The other half of working Americans say they haven't seen a pay raise. Or at least it feels that way to them.
"When it comes to rising incomes, it's a case of the 'halfs' and the 'half-nots' with half of working Americans getting a raise or better paying job and half that didn't," says Greg McBride, senior vice president and chief financial analyst for Bankrate.
Average weekly earnings in the private sector rose 2.5 percent in the 12 months ending in October, to $891.65, according to the Bureau of Labor Statistics.
Of those making more money compared with a year ago, about 37 percent received a raise while nearly 12 percent found a better paying job, Bankrate said.
Among the raises, 52 percent were from performance-based increases, nearly a third were cost-of-living adjustments and 10 percent were promotions, the report said.
Those that didn't get a raise or promotion in the last year skewed toward less-educated workers, part-time employees and those ages 62 and up, according to the report.
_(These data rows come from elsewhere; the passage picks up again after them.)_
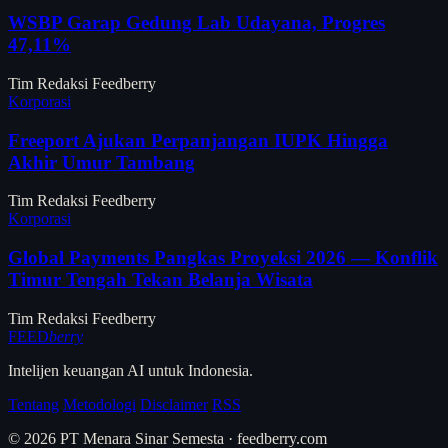
WSBP Garap Gedung Lab Udayana, Progres
47,11%
Tim Redaksi Feedberry
Korporasi
Freeport Ajukan Perpanjangan IUPK Hingga
Akhir Umur Tambang
Tim Redaksi Feedberry
Korporasi
Global Payments Pangkas Proyeksi 2026 — Konflik
Timur Tengah Tekan Belanja Wisata
Tim Redaksi Feedberry
FEED
berry
Intelijen keuangan AI untuk Indonesia.
Tentang
Metodologi
Disclaimer
RSS
© 2026 PT Menara Sinar Semesta · feedberry.com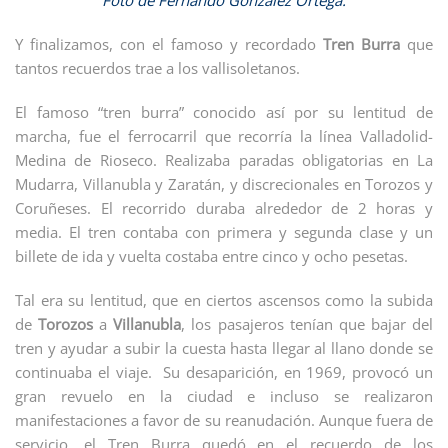
Foto de Fernando González Ortega.
Y finalizamos, con el famoso y recordado
Tren Burra
que
tantos recuerdos trae a los vallisoletanos.
El famoso “tren burra” conocido así por su lentitud de
marcha, fue el ferrocarril que recorría la línea Valladolid-
Medina de Rioseco. Realizaba paradas obligatorias en La
Mudarra, Villanubla y Zaratán, y discrecionales en Torozos y
Coruñeses. El recorrido duraba alrededor de 2 horas y
media. El tren contaba con primera y segunda clase y un
billete de ida y vuelta costaba entre cinco y ocho pesetas.
Tal era su lentitud, que en ciertos ascensos como la subida
de
Torozos
a
Villanubla
, los pasajeros tenían que bajar del
tren y ayudar a subir la cuesta hasta llegar al llano donde se
continuaba el viaje. Su desaparición, en 1969, provocó un
gran revuelo en la ciudad e incluso se realizaron
manifestaciones a favor de su reanudación. Aunque fuera de
servicio, el Tren Burra quedó en el recuerdo de los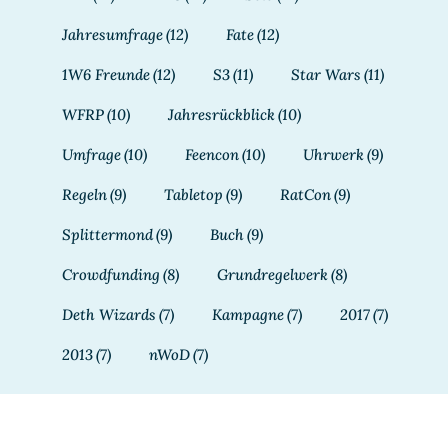
Jahresumfrage
(12)
Fate
(12)
1W6 Freunde
(12)
S3
(11)
Star Wars
(11)
WFRP
(10)
Jahresrückblick
(10)
Umfrage
(10)
Feencon
(10)
Uhrwerk
(9)
Regeln
(9)
Tabletop
(9)
RatCon
(9)
Splittermond
(9)
Buch
(9)
Crowdfunding
(8)
Grundregelwerk
(8)
Deth Wizards
(7)
Kampagne
(7)
2017
(7)
2013
(7)
nWoD
(7)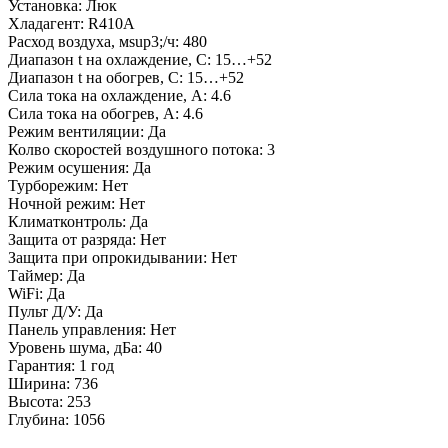
Установка: Люк
Хладагент: R410A
Расход воздуха, мsup3;/ч: 480
Диапазон t на охлаждение, С: 15…+52
Диапазон t на обогрев, С: 15…+52
Сила тока на охлаждение, А: 4.6
Сила тока на обогрев, А: 4.6
Режим вентиляции: Да
Колво скоростей воздушного потока: 3
Режим осушения: Да
Турборежим: Нет
Ночной режим: Нет
Климатконтроль: Да
Защита от разряда: Нет
Защита при опрокидывании: Нет
Таймер: Да
WiFi: Да
Пульт Д/У: Да
Панель управления: Нет
Уровень шума, дБа: 40
Гарантия: 1 год
Ширина: 736
Высота: 253
Глубина: 1056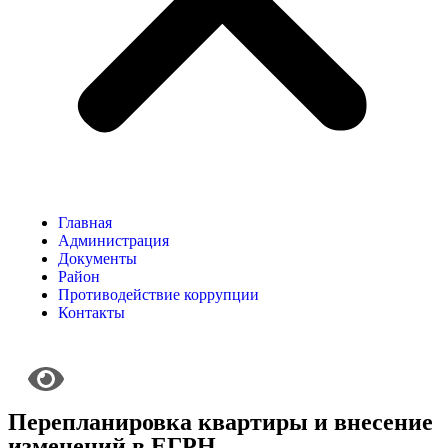
Главная
Администрация
Документы
Район
Противодействие коррупции
Контакты
Перепланировка квартиры и внесение
изменений в ЕГРН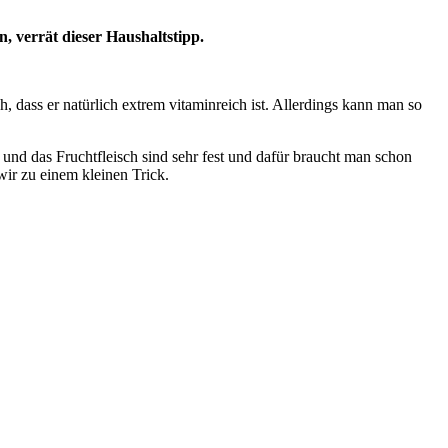
, verrät dieser Haushaltstipp.
h, dass er natürlich extrem vitaminreich ist. Allerdings kann man so
 und das Fruchtfleisch sind sehr fest und dafür braucht man schon
wir zu einem kleinen Trick.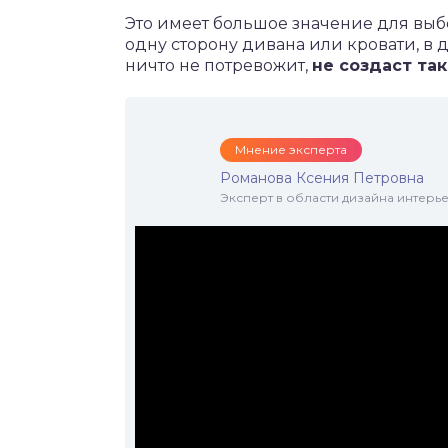
Это имеет большое значение для выбо
одну сторону дивана или кровати, в 
ничто не потревожит,
не создаст та
Мнение эксперта
Романова Ксения Петровна
Эксперт в области дизайна интерье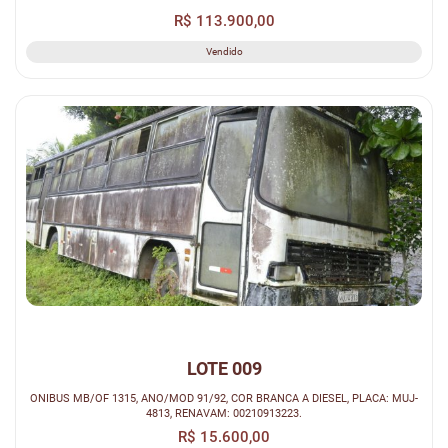
R$ 113.900,00
Vendido
LOTE 009
ONIBUS MB/OF 1315, ANO/MOD 91/92, COR BRANCA A DIESEL, PLACA: MUJ-
4813, RENAVAM: 00210913223.
R$ 15.600,00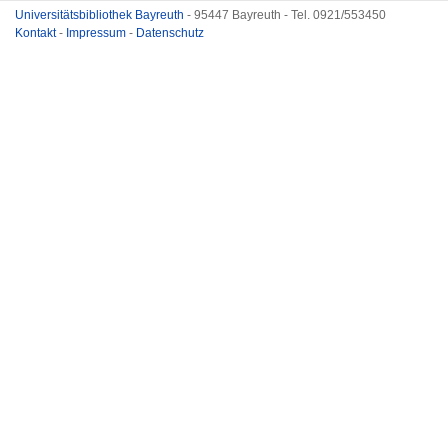
Universitätsbibliothek Bayreuth
- 95447 Bayreuth - Tel. 0921/553450
Kontakt
-
Impressum
-
Datenschutz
"As with the just-completed election, the apparent divide among Americans includes wages," Mark Hamrick, Bankrate's senior economic analyst, told CNBC.
Despite steady personal income and wage gains, those gains have not been felt across the board, Hamrick said.
"We have been given repeated reminders about the economic division in our country, and this is another aspect of that," he said.
“The tightening job market is finally showing up in higher wages, which should make Janet Yellen and lots of workers happy,” Newsmax Finance Insider Joel Naroff says.